Poison perfide, la Datura stramonium provient d'une semence d'iniquité, qu'au coup de minuit le Seigneur Belzébuth a jetée dans un cimetière. Elle a levé, la mauvaise graine, elle a poussé, elle a prospéré, malgré l'horreur et la haine qu'elle inspirait. L'abbé Rozier recommandait à tout passant de fouler aux pieds et d'écraser cette tige criminelle, et d'en brûler les graines de malheur. Malgré l'abbé, la plante a vécu et s'est largement répandue.

D'origine patricienne - n'est-elle pas fille de l'enfer ? - ayant pour chef de famille la Datura fastueuse, elle a su accepté la pauvreté et l'indigence. Les terrains secs, brûlés, sablonneux, stériles, dont les autres plantes ne veulent point, elle les prend gaiement, y pousse une tige forte, des feuilles vertes et vigoureuses et fait progéniture. Faute de mieux, car elle s'accommode certes des terrains gras et humides, où elle s'étale luxueusement, se faisant pompeuse et magnifique.

Douée d'une vitalité puissante, elle aime à lutter pour l'existence, elle se tire d'affaire toute seule, s'adapte aux circonstances et agit pour le mieux. S'acclimatant dans des zones très diverses, aux Indes comme en Europe, en Amérique comme en Arabie, elle reste elle-même, au Nord comme au Midi, dans l'abondance comme dans la disette, qu'on l'appelle la naine ou la fastueuse.

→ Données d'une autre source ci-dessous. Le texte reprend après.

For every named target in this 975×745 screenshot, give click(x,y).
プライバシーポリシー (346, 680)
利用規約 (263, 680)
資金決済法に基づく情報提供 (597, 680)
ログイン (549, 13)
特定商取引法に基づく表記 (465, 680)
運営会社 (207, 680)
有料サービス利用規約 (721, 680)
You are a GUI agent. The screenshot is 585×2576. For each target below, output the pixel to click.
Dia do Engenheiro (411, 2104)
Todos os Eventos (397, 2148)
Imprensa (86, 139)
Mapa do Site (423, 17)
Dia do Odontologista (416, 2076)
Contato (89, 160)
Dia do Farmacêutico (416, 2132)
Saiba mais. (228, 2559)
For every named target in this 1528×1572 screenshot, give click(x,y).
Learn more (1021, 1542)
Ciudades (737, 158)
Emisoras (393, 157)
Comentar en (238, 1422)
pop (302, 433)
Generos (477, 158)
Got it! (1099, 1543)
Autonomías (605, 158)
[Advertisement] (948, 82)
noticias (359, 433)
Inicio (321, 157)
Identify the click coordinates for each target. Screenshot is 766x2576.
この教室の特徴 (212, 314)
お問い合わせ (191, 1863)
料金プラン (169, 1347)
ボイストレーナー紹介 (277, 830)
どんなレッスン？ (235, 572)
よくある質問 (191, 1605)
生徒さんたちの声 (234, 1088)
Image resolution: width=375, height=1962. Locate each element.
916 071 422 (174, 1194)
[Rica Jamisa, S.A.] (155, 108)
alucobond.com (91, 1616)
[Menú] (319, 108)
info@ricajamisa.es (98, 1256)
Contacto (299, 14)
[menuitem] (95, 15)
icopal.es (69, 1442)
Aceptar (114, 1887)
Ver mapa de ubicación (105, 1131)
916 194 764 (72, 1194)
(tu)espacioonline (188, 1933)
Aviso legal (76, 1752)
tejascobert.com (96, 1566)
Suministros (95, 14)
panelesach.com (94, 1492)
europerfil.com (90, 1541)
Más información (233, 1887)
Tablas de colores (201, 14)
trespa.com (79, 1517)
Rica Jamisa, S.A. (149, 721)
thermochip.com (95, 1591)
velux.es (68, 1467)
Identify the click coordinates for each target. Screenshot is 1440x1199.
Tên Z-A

Mieux que sa cousine, l'empoisonneuse Médée, elle peut dire : « Moi ! » Individualité forte autant que souple, tout lui suffit, car elle se suffit à elle-même. Qu'on l'aime ou qu'on la déteste, il faut la respecter et compter avec elle, qui se prête à son milieu pour le dominer. C'est être supérieur à sa destinée que lui être toujours égal. Que désire le sage ? Être toujours soi, et toujours en harmonie avec le monde ambiant.

Et voyez ce que valent les jugements de la foule et la considération du vulgaire ! La Stramoine qui végète avec peine dans un sol aride et qui élève sa tête modeste à côté du sentier poudreux, on la traite de scélérate et d'empoisonneuse, on la hait. C'est qu'il s'agit de la petite espèce. mais quant à la Grande Datura, dans les parcs des riches, dans les squares de Paris, de Londres ou de Vienne, c'est bien différent ! Comme on se presse autour d'elle, comme on s'écrie : « Admirez ce port d'impératrice, cette élégante opulence ! Que de blancheur aristocratique et quel parfum distingué ! »

*

*

Pour Scott Cunningham, auteur de L'Encyclopédie des herbes magiques (1ère édition, 1985 ; adaptation de l'américain par Michel Echelberger, Éditions Sand, 1987), le Datura stramoine (Datura stramonium) a les caractéristiques suivantes :


Genre : Féminin

Planète : Saturne

Élément : Eau

Pouvoirs : Désensorcellement ; Sommeil ; Protection ; Expériences psychiques occultes.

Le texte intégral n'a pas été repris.